Esta semana, en Fuerteventura, la Guardia Civil ha identificado a una mujer por enterrar a su perro en la vía pública. El caso ha removido conciencias y “generada controversia”. Según el SEPRONA, no hubo maltrato. Ni lesiones. Ni negligencia. Solo un cadáver viejo, descompuesto, que alguien quiso ocultar bajo la tierra porque no sabía hacer otra cosa.
La ley —la Ley 7/2023, para ser exactos— dice que solo una empresa autorizada puede ocuparse de ese cuerpo. Que debe quedar constancia. Que debe haber incineración, registro, número, firma. Todo limpio, todo certificado (BOE, 2023). Y tiene sentido. La ley busca evitar riesgos sanitarios y barbaridades. Pero se olvida de un pequeño detalle: la muerte no siempre ocurre donde uno tiene dinero, coche o soluciones. A veces ocurre donde puede. En la orilla de un camino. En un piso de alquiler. En mitad de la nada.
La mujer de Fuerteventura cometió dos errores. Uno legal —porque la vía pública no es lugar para entierros— y uno quizás logístico —porque no tuvo dónde hacerlo mejor. Pero no cometió el peor de todos: el de abandonar. El de meter al perro en una bolsa y dejarlo en un contenedor. O el de no darlo de baja ni comunicar nada. Ella, como yo, quiso enterrar con respeto. A su manera.
Por eso, más allá de la sanción, sería razonable que en islas como Lanzarote se habilitara una pequeña parcela, decente y legal, para que quienes aman a sus animales puedan enterrarlos sin miedo a sanciones. Un espacio modesto, limpio, controlado. Nada ostentoso. Un cementerio animal con sombra, donde poder poner una piedra, unas flores, un nombre. Lo que uno necesita para no sentir que ha tirado a su perro como si fuera una zapatilla vieja.
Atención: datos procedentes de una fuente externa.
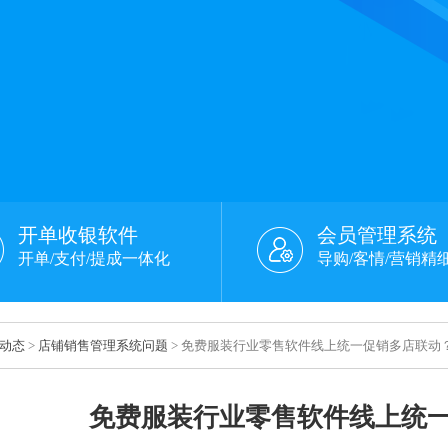
开单收银软件
会员管理系统
开单/支付/提成一体化
导购/客情/营销精
动态
>
店铺销售管理系统问题
> 免费服装行业零售软件线上统一促销多店联动
免费服装行业零售软件线上统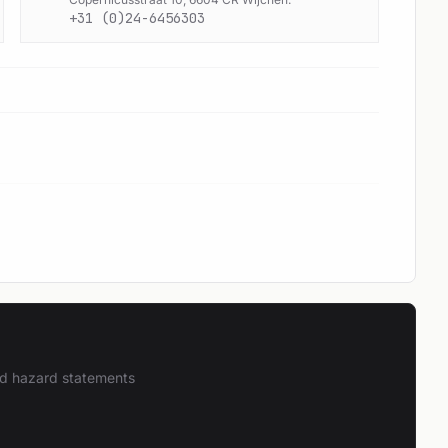
+31 (0)24-6456303
and hazard statements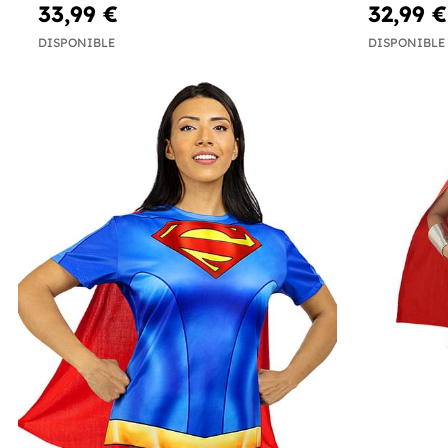
33,99 €
32,99 €
DISPONIBLE
DISPONIBLE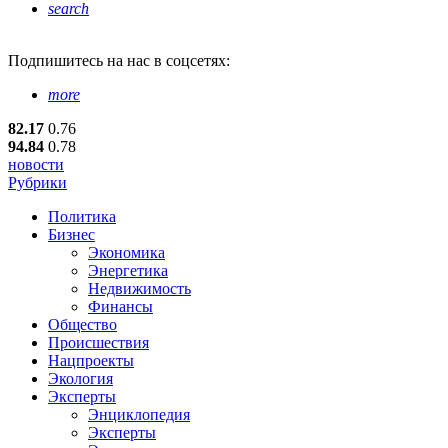
search
Подпишитесь
на нас в соцсетях:
more
82.17
0.76
94.84
0.78
новости
Рубрики
Политика
Бизнес
Экономика
Энергетика
Недвижимость
Финансы
Общество
Происшествия
Нацпроекты
Экология
Эксперты
Энциклопедия
Эксперты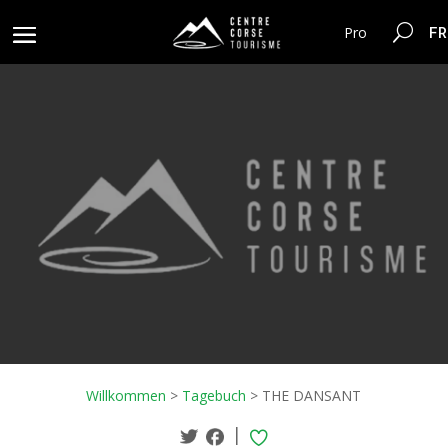
FR
Pro
Willkommen
>
Tagebuch
>
THE DANSANT
|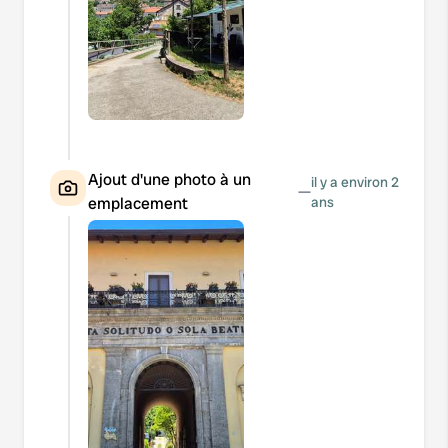
Ajout d'une photo à un
il y a environ 2
—
emplacement
ans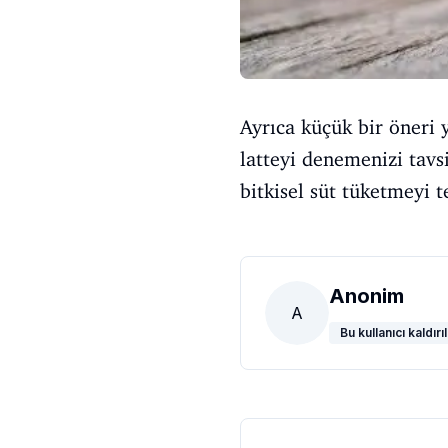
Ayrıca küçük bir öneri
latteyi denemenizi tavs
bitkisel süt tüketmeyi t
Anonim
A
Bu kullanıcı kaldırıl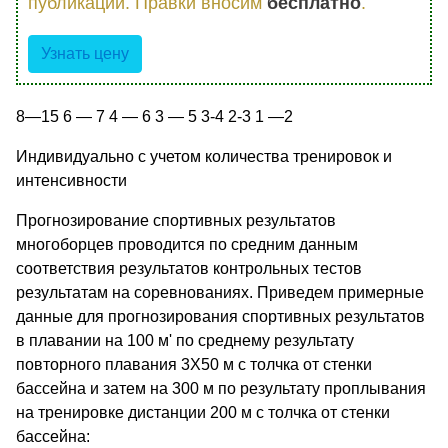
публикации. Правки вносим
бесплатно
.
Узнать цену
8—15 6 — 7 4 — 6 3 — 5 3-4 2-3 1 —2
Индивидуально с учетом количества тренировок и
интенсивности
Прогнозирование спортивных результатов
многоборцев проводится по средним данным
соответствия результатов контрольных тестов
результатам на соревнованиях. Приведем примерные
данные для прогнозирования спортивных результатов
в плавании на 100 м' по среднему результату
повторного плавания 3X50 м с толчка от стенки
бассейна и затем на 300 м по результату проплывания
на тренировке дистанции 200 м с толчка от стенки
бассейна: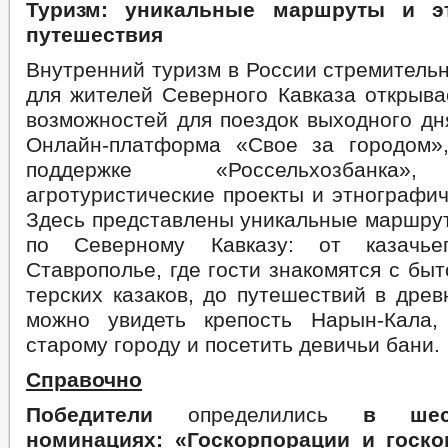
Туризм: уникальные маршруты и эт
путешествия
Внутренний туризм в России стремительн
для жителей Северного Кавказа открыва
возможностей для поездок выходного дн
Онлайн-платформа «Свое за городом»
поддержке «Россельхозбанка»
агротуристические проекты и этнографич
Здесь представлены уникальные маршрут
по Северному Кавказу: от казачье
Ставрополье, где гости знакомятся с бы
терских казаков, до путешествий в древ
можно увидеть крепость Нарын-Кала,
старому городу и посетить девичьи бани​.
Справочно
Победители
определились
в шес
номинациях: «Госкорпорации и госк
Porque no todo el mundo tiene finca. Ni todo el mundo puede pagar una incineración privada. Ni todo el mundo sabe qué hacer cuando se te muere el perro en la cocina. ¿Vamos a sancionar a quien actúa con torpeza, pero con amor, mientras dejamos pasar tantas otras barbaridades?
Sí, yo también lo he hecho. Y si me toca de nuevo, lo volveré a hacer. En mi terreno, o en mitad de la montaña, donde no moleste a nadie. Lejos del paso de gente. Cerca de algún árbol bonito. Porque a los míos no los dejo en cualquier parte. Los entierro donde pueda volver a hablarles sin miedo ni culpa.
La ley es necesaria. Pero más necesaria aún es la compasión. Que las instituciones no solo regulen, sino que habiliten soluciones humanas para situaciones humanas. Y que el adiós, al menos, no sea un crimen.